In a bid to prevent a race to the country’s pumps, the French government has assured drivers it is doing everything possible to reach an agreement with the fuel unions. Speaking during a visit to Mayenne, western France, President Emmanuel Macron said: “Negotiations are ongoing and on the right track… I hope that in the next few hours, at the sooner it can be resolved. Blocking is not a way to negotiate.”
Then, surprise, Prime Minister Elisabeth Borne announced the decision to requisition the workers operating the gas depots of the French subsidiary Esso of ExxonMobil and threatened to do the same for those of the TotalEnergies group if an agreement was not reached. not found quickly. She did not give a time frame for this request.
“A wage disagreement does not justify the blocking of the country,” she said, adding: “I asked the prefects to launch the procedure for requisitioning the workers essential to operation. [of the Esso fuel depots].”

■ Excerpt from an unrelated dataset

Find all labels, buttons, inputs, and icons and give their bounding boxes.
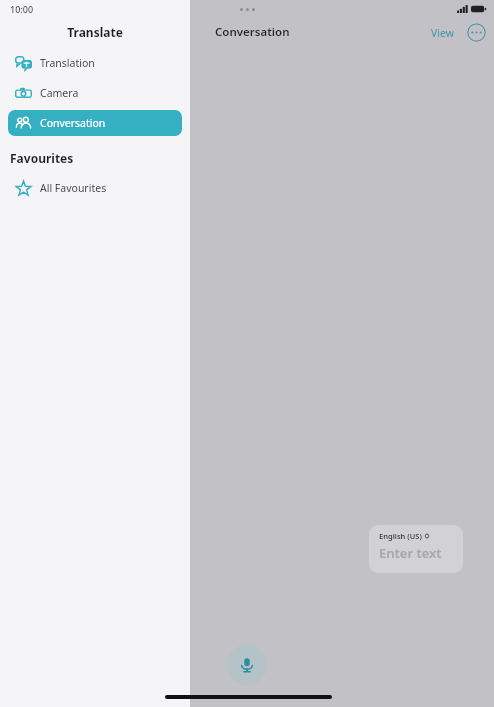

The union responded by calling the plans “violent” and suspending all ongoing negotiations with the government and employers.
In response, TotalEnergies said it would offer to hold initial talks with unions not involved in the strikes. The General Confederation of Trade Unions will only be “welcome” at the table if it ends the walkouts, he added. The union called it “blackmail”.
How to save fuel while driving in France?
The UK Automobile Association offers several essential techniques for saving fuel while driving. They understand:
- Drive at high speed, while respecting the speed limit.
- Avoid using air conditioning or heating.
- Make sure the tires are inflated to the recommended pressure.
- Use cruise control (if your car has it) whenever possible.
- Lighten the load of the car.
- Leave more space between you and the vehicle in front of you to reduce braking and acceleration.
Such techniques can easily save the equivalent of 38 cents per gallon, according to the AA.
The organization also reminded drivers that a full tank will last an average of around 350 miles.